Every record below is to be reproduced exactly.

───── RECORDS FOR THE TASK ─────

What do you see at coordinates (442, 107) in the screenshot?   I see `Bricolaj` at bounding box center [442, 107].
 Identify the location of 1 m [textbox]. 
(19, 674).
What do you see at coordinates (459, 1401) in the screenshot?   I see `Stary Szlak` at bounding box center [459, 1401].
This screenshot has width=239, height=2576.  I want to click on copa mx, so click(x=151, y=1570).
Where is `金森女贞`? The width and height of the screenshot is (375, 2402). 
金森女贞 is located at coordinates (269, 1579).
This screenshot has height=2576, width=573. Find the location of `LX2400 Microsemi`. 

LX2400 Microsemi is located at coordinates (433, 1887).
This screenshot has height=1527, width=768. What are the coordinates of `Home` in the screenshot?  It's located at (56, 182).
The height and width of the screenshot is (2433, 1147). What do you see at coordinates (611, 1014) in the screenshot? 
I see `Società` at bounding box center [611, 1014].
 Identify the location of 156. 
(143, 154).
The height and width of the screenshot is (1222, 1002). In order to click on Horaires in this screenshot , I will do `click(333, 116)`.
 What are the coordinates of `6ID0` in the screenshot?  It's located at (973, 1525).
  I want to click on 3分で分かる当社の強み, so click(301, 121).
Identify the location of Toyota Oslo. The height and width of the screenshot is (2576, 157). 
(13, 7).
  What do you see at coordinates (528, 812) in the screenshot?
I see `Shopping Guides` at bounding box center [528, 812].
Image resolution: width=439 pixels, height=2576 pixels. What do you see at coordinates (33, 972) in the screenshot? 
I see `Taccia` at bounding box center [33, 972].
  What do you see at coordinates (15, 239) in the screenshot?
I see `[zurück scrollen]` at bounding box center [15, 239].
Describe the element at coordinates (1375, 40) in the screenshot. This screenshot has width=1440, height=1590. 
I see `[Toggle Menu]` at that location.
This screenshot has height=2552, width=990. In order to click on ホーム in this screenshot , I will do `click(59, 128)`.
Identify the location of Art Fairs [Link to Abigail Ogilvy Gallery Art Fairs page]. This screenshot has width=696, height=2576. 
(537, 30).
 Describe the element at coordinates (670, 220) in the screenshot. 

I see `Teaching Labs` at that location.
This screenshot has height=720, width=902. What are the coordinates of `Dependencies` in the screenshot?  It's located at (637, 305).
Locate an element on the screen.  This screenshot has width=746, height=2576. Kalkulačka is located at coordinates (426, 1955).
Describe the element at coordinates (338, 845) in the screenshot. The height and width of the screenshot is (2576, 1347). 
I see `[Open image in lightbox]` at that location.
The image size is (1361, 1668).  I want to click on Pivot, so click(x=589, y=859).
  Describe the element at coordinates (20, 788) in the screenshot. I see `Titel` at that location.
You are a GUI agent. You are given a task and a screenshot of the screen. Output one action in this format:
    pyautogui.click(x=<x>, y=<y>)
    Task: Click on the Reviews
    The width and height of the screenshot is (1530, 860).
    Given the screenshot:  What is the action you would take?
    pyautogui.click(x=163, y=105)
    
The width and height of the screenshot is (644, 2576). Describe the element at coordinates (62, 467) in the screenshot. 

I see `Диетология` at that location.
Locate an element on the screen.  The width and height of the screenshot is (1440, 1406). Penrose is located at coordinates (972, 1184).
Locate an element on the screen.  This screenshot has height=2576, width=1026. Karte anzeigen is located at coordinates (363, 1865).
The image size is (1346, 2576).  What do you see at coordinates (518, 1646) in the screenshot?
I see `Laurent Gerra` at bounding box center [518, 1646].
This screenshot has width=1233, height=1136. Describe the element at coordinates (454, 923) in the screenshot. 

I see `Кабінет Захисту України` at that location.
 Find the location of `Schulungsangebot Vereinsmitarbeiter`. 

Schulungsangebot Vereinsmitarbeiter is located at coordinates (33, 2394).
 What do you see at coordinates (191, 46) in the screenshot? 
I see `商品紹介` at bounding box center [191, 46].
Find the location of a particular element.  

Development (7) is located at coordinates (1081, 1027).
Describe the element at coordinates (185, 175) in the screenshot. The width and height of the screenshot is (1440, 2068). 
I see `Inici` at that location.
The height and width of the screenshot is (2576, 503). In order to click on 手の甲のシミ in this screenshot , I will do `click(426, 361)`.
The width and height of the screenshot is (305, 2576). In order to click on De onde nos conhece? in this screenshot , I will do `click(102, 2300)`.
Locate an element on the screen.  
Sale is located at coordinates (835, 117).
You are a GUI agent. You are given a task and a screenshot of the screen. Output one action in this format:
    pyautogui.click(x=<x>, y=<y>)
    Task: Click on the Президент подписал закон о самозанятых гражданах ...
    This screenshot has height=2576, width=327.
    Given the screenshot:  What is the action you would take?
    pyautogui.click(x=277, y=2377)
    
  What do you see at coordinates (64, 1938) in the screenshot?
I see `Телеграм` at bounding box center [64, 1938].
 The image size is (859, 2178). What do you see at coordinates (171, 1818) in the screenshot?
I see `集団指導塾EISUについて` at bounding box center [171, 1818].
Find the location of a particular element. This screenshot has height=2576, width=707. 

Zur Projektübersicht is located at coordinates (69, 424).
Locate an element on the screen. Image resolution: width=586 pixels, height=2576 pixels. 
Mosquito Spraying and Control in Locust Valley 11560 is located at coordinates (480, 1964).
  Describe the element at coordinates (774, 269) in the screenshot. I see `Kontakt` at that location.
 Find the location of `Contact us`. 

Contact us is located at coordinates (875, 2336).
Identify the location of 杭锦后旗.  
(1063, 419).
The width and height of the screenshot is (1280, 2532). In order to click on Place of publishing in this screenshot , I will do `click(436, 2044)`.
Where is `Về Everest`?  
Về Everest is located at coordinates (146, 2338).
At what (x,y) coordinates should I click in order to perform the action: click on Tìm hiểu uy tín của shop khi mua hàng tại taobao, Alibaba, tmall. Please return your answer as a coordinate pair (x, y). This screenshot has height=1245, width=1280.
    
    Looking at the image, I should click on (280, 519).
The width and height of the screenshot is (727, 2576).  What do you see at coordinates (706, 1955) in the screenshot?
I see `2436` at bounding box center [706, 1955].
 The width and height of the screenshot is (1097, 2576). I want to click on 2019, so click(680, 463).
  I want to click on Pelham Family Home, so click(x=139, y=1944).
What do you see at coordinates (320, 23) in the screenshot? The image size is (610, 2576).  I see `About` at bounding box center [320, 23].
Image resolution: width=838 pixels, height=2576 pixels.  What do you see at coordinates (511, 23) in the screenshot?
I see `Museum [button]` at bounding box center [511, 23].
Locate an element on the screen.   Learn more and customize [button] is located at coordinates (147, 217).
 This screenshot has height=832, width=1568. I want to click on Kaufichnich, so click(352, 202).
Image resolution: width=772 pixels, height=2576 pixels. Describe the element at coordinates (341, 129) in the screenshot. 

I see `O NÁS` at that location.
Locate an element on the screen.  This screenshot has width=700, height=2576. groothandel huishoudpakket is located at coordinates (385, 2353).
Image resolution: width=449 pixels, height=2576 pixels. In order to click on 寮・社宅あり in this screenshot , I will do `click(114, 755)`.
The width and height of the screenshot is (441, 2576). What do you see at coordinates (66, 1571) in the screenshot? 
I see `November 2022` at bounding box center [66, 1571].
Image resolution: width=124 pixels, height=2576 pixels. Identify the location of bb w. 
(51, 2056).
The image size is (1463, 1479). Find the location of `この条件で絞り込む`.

─────

SOLVED PROBLEM >>
What do you see at coordinates (442, 107) in the screenshot?   I see `Bricolaj` at bounding box center [442, 107].
 Identify the location of 1 m [textbox]. 
(19, 674).
What do you see at coordinates (459, 1401) in the screenshot?   I see `Stary Szlak` at bounding box center [459, 1401].
This screenshot has width=239, height=2576.  I want to click on copa mx, so click(x=151, y=1570).
Where is `金森女贞`? The width and height of the screenshot is (375, 2402). 
金森女贞 is located at coordinates (269, 1579).
This screenshot has height=2576, width=573. Find the location of `LX2400 Microsemi`. 

LX2400 Microsemi is located at coordinates (433, 1887).
This screenshot has height=1527, width=768. What are the coordinates of `Home` in the screenshot?  It's located at (56, 182).
The height and width of the screenshot is (2433, 1147). What do you see at coordinates (611, 1014) in the screenshot? 
I see `Società` at bounding box center [611, 1014].
 Identify the location of 156. 
(143, 154).
The height and width of the screenshot is (1222, 1002). In order to click on Horaires in this screenshot , I will do `click(333, 116)`.
 What are the coordinates of `6ID0` in the screenshot?  It's located at (973, 1525).
  I want to click on 3分で分かる当社の強み, so click(301, 121).
Identify the location of Toyota Oslo. The height and width of the screenshot is (2576, 157). 
(13, 7).
  What do you see at coordinates (528, 812) in the screenshot?
I see `Shopping Guides` at bounding box center [528, 812].
Image resolution: width=439 pixels, height=2576 pixels. What do you see at coordinates (33, 972) in the screenshot? 
I see `Taccia` at bounding box center [33, 972].
  What do you see at coordinates (15, 239) in the screenshot?
I see `[zurück scrollen]` at bounding box center [15, 239].
Describe the element at coordinates (1375, 40) in the screenshot. This screenshot has width=1440, height=1590. 
I see `[Toggle Menu]` at that location.
This screenshot has height=2552, width=990. In order to click on ホーム in this screenshot , I will do `click(59, 128)`.
Identify the location of Art Fairs [Link to Abigail Ogilvy Gallery Art Fairs page]. This screenshot has width=696, height=2576. 
(537, 30).
 Describe the element at coordinates (670, 220) in the screenshot. 

I see `Teaching Labs` at that location.
This screenshot has height=720, width=902. What are the coordinates of `Dependencies` in the screenshot?  It's located at (637, 305).
Locate an element on the screen.  This screenshot has width=746, height=2576. Kalkulačka is located at coordinates (426, 1955).
Describe the element at coordinates (338, 845) in the screenshot. The height and width of the screenshot is (2576, 1347). 
I see `[Open image in lightbox]` at that location.
The image size is (1361, 1668).  I want to click on Pivot, so click(x=589, y=859).
  Describe the element at coordinates (20, 788) in the screenshot. I see `Titel` at that location.
You are a GUI agent. You are given a task and a screenshot of the screen. Output one action in this format:
    pyautogui.click(x=<x>, y=<y>)
    Task: Click on the Reviews
    The width and height of the screenshot is (1530, 860).
    Given the screenshot:  What is the action you would take?
    pyautogui.click(x=163, y=105)
    
The width and height of the screenshot is (644, 2576). Describe the element at coordinates (62, 467) in the screenshot. 

I see `Диетология` at that location.
Locate an element on the screen.  The width and height of the screenshot is (1440, 1406). Penrose is located at coordinates (972, 1184).
Locate an element on the screen.  This screenshot has height=2576, width=1026. Karte anzeigen is located at coordinates (363, 1865).
The image size is (1346, 2576).  What do you see at coordinates (518, 1646) in the screenshot?
I see `Laurent Gerra` at bounding box center [518, 1646].
This screenshot has width=1233, height=1136. Describe the element at coordinates (454, 923) in the screenshot. 

I see `Кабінет Захисту України` at that location.
 Find the location of `Schulungsangebot Vereinsmitarbeiter`. 

Schulungsangebot Vereinsmitarbeiter is located at coordinates (33, 2394).
 What do you see at coordinates (191, 46) in the screenshot? 
I see `商品紹介` at bounding box center [191, 46].
Find the location of a particular element.  

Development (7) is located at coordinates (1081, 1027).
Describe the element at coordinates (185, 175) in the screenshot. The width and height of the screenshot is (1440, 2068). 
I see `Inici` at that location.
The height and width of the screenshot is (2576, 503). In order to click on 手の甲のシミ in this screenshot , I will do `click(426, 361)`.
The width and height of the screenshot is (305, 2576). In order to click on De onde nos conhece? in this screenshot , I will do `click(102, 2300)`.
Locate an element on the screen.  
Sale is located at coordinates (835, 117).
You are a GUI agent. You are given a task and a screenshot of the screen. Output one action in this format:
    pyautogui.click(x=<x>, y=<y>)
    Task: Click on the Президент подписал закон о самозанятых гражданах ...
    This screenshot has height=2576, width=327.
    Given the screenshot:  What is the action you would take?
    pyautogui.click(x=277, y=2377)
    
  What do you see at coordinates (64, 1938) in the screenshot?
I see `Телеграм` at bounding box center [64, 1938].
 The image size is (859, 2178). What do you see at coordinates (171, 1818) in the screenshot?
I see `集団指導塾EISUについて` at bounding box center [171, 1818].
Find the location of a particular element. This screenshot has height=2576, width=707. 

Zur Projektübersicht is located at coordinates (69, 424).
Locate an element on the screen. Image resolution: width=586 pixels, height=2576 pixels. 
Mosquito Spraying and Control in Locust Valley 11560 is located at coordinates (480, 1964).
  Describe the element at coordinates (774, 269) in the screenshot. I see `Kontakt` at that location.
 Find the location of `Contact us`. 

Contact us is located at coordinates (875, 2336).
Identify the location of 杭锦后旗.  
(1063, 419).
The width and height of the screenshot is (1280, 2532). In order to click on Place of publishing in this screenshot , I will do `click(436, 2044)`.
Where is `Về Everest`?  
Về Everest is located at coordinates (146, 2338).
At what (x,y) coordinates should I click in order to perform the action: click on Tìm hiểu uy tín của shop khi mua hàng tại taobao, Alibaba, tmall. Please return your answer as a coordinate pair (x, y). This screenshot has height=1245, width=1280.
    
    Looking at the image, I should click on (280, 519).
The width and height of the screenshot is (727, 2576).  What do you see at coordinates (706, 1955) in the screenshot?
I see `2436` at bounding box center [706, 1955].
 The width and height of the screenshot is (1097, 2576). I want to click on 2019, so click(680, 463).
  I want to click on Pelham Family Home, so click(x=139, y=1944).
What do you see at coordinates (320, 23) in the screenshot? The image size is (610, 2576).  I see `About` at bounding box center [320, 23].
Image resolution: width=838 pixels, height=2576 pixels.  What do you see at coordinates (511, 23) in the screenshot?
I see `Museum [button]` at bounding box center [511, 23].
Locate an element on the screen.   Learn more and customize [button] is located at coordinates (147, 217).
 This screenshot has height=832, width=1568. I want to click on Kaufichnich, so click(352, 202).
Image resolution: width=772 pixels, height=2576 pixels. Describe the element at coordinates (341, 129) in the screenshot. 

I see `O NÁS` at that location.
Locate an element on the screen.  This screenshot has width=700, height=2576. groothandel huishoudpakket is located at coordinates (385, 2353).
Image resolution: width=449 pixels, height=2576 pixels. In order to click on 寮・社宅あり in this screenshot , I will do `click(114, 755)`.
The width and height of the screenshot is (441, 2576). What do you see at coordinates (66, 1571) in the screenshot? 
I see `November 2022` at bounding box center [66, 1571].
Image resolution: width=124 pixels, height=2576 pixels. Identify the location of bb w. 
(51, 2056).
The image size is (1463, 1479). Find the location of `この条件で絞り込む`.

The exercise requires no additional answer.